### TASK STATEMENT
Beginning with the line containing "ng och 4 utgångar med oberoende volymer." and ending with the last line of the records, set down every line exactly.

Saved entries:
============

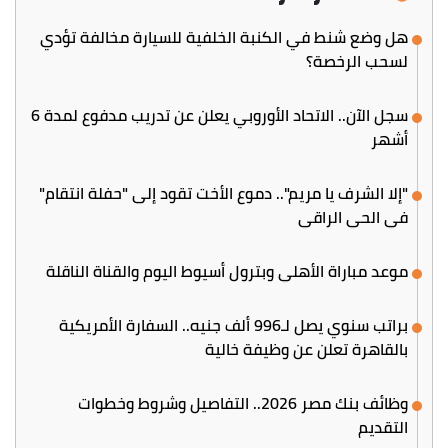
هل وضع شنط في الكنبة الخلفية للسيارة مخالفة تؤدي
لسحب الرخصة؟
سجل الآن.. الاتحاد الأوروبي يعلن عن تدريب مدفوع لمدة 6
أشهر
"إلا الشرف يا مريم".. دموع الأخت تقود إلى "حفلة انتقام"
في الحي الراقي
موعد مباراة الأهلي وبترول أسيوط اليوم والقناة الناقلة
براتب سنوي يصل لـ996 ألف جنيه.. السفارة الأمريكية
بالقاهرة تعلن عن وظيفة خالية
وظائف بنك مصر 2026.. التفاصيل وشروط وخطوات
التقديم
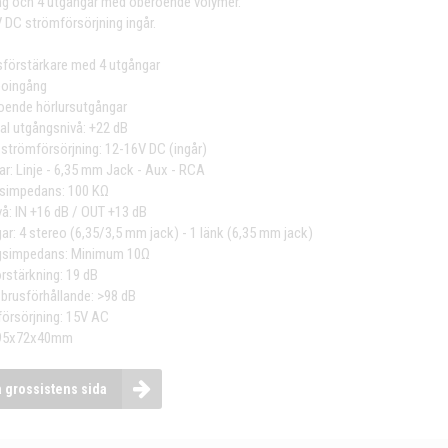
ng och 4 utgångar med oberoende volymer.
 DC strömförsörjning ingår.
sförstärkare med 4 utgångar
eoingång
oende hörlursutgångar
l utgångsnivå: +22 dB
 strömförsörjning: 12-16V DC (ingår)
ar: Linje - 6,35 mm Jack - Aux - RCA
simpedans: 100 KΩ
å: IN +16 dB / OUT +13 dB
ar: 4 stereo (6,35/3,5 mm jack) - 1 länk (6,35 mm jack)
gsimpedans: Minimum 10Ω
rstärkning: 19 dB
-brusförhållande: >98 dB
örsörjning: 15V AC
 95x72x40mm
a grossistens sida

============

### SOLUTION TO THIS TASK
ng och 4 utgångar med oberoende volymer.
 DC strömförsörjning ingår.
sförstärkare med 4 utgångar
eoingång
oende hörlursutgångar
l utgångsnivå: +22 dB
 strömförsörjning: 12-16V DC (ingår)
ar: Linje - 6,35 mm Jack - Aux - RCA
simpedans: 100 KΩ
å: IN +16 dB / OUT +13 dB
ar: 4 stereo (6,35/3,5 mm jack) - 1 länk (6,35 mm jack)
gsimpedans: Minimum 10Ω
rstärkning: 19 dB
-brusförhållande: >98 dB
örsörjning: 15V AC
 95x72x40mm
a grossistens sida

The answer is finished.